Posted on May 15, 2025 by Editor

EDITOR’S NOTE: Here’s an installment from Tillamook County’s State Representative Cyrus Javadi’s Substack blog, “A Point of Personal Privilege” Oregon legislator and local dentist. Representing District 32, a focus on practical policies and community well-being. This space offers insights on state issues, reflections on leadership, and stories from the Oregon coast, fostering thoughtful dialogue. Posted on Substack, 5/6/25

Why lawmakers keep dodging responsibility—and why it’s costing us

By State Representative Cyrus Javadi, District 32
Let’s start with a confession: A lot of government these days doesn’t happen where you think it does. It’s not in the hearing rooms or the floor debates or the campaign ads. It’s in quiet meetings of small boards with big mandates. And while their names sound administrative—Forestry, Labor, Health—they’re increasingly where the real decisions get made.

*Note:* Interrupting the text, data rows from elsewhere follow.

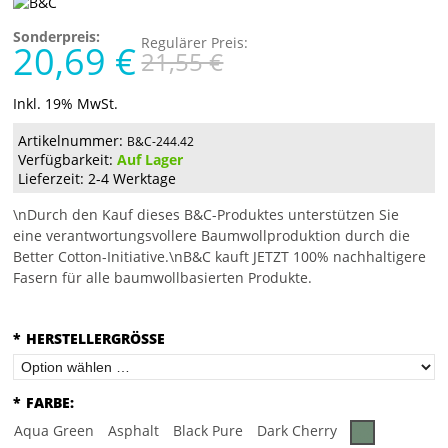
Sonderpreis:
Regulärer Preis:
20,69 €
21,55 €
Inkl. 19% MwSt.
Artikelnummer:
B&C-244.42
Verfügbarkeit:
Auf Lager
Lieferzeit: 2-4 Werktage
\nDurch den Kauf dieses B&C-Produktes unterstützen Sie
eine verantwortungsvollere Baumwollproduktion durch die
Better Cotton-Initiative.\nB&C kauft JETZT 100% nachhaltigere
Fasern für alle baumwollbasierten Produkte.
*
HERSTELLERGRÖSSE
*
FARBE:
Aqua Green
Asphalt
Black Pure
Dark Cherry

On paper, boards are supposed to be helpful. Advisory. Technical. Focused. But more and more, they’re being handed power that looks an awful lot like legislation: the authority to write binding rules, control public resources, and reshape entire sectors of Oregon’s economy. They meet quietly, often during business hours. Their hearings are rarely televised. Most Oregonians wouldn’t recognize their names, let alone know how to weigh in. And yet, what they decide can carry the force of law.

That might sound like a minor procedural concern—until you look at the scale. As of 2024, Oregon had over 300 active boards and commissions. From 2019 to 2023, the Legislature introduced more than 7,500 bills. About 1,500 became law. In that same window, at least 15 new boards or task forces were created. That’s one board for every 100 laws. And each one is its own quiet channel of policymaking, operating under the banner of expertise and efficiency.

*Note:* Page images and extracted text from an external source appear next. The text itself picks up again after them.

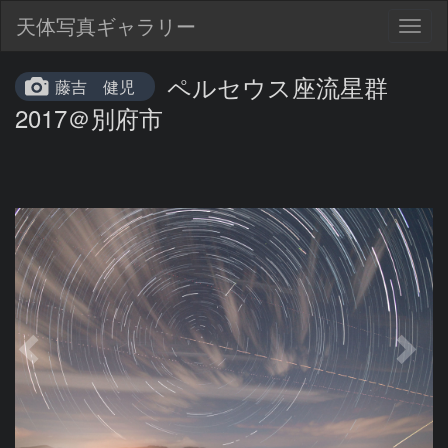
天体写真ギャラリー
Togg
navig
ペルセウス座流星群
藤吉 健児
2017＠別府市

But expertise isn’t the same thing as legitimacy. And efficiency, while great for pizza delivery, isn’t the standard we should be applying to representative government.


Seven People, 70 Years, and Half a Million Acres

Consider the Oregon Board of Forestry. Just seven members. Appointed, not elected. And yet this board recently adopted the Habitat Conservation Plan—a sweeping set of restrictions on how public forestland will be managed for the next 70 years.

Yes, 70 years.

The plan affects over 640,000 acres of state forest. It reshapes timber harvest levels, conservation zones, and economic expectations for entire rural communities. It’s not a vague guideline. It’s a legal framework with real-world consequences: job losses, revenue shortfalls for schools and counties, and tighter restrictions on forest use for generations.

The HCP has plenty of supporters—mostly from environmental groups that have pushed for more preservation. But whether you support the plan or not, the process should give you pause. Because this wasn’t the result of a full legislative debate. No floor vote. No series of amendments hammered out in public. No roll call for constituents to study. Just a board meeting. Seven votes. Done.

This isn’t how most people think public policy gets made. But it’s increasingly how the biggest decisions happen.


Outsourcing Democracy, One Bill at a Time

Then there’s HB 3838, which at least has the decency to admit it’s creating a board from scratch.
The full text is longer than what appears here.